MATERIAL PROVIDED section start

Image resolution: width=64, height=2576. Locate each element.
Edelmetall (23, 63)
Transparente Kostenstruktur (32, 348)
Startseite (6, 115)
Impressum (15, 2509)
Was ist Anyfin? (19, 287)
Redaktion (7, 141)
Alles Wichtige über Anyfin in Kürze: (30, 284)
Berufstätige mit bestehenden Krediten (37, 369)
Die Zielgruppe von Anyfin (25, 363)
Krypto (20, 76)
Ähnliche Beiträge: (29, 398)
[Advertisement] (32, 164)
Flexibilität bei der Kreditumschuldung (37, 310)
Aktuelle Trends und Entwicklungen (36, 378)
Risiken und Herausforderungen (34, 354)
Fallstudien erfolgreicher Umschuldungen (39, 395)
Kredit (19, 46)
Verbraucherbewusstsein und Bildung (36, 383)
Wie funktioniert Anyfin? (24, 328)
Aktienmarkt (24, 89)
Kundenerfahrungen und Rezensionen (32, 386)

MATERIAL PROVIDED section end

**DIRECTIONS FOR THIS TASK**
Read through the data and copy every line where "Anyfin" shows up.

**EXERCISE ANSWER**
Was ist Anyfin? (19, 287)
Alles Wichtige über Anyfin in Kürze: (30, 284)
Die Zielgruppe von Anyfin (25, 363)
Wie funktioniert Anyfin? (24, 328)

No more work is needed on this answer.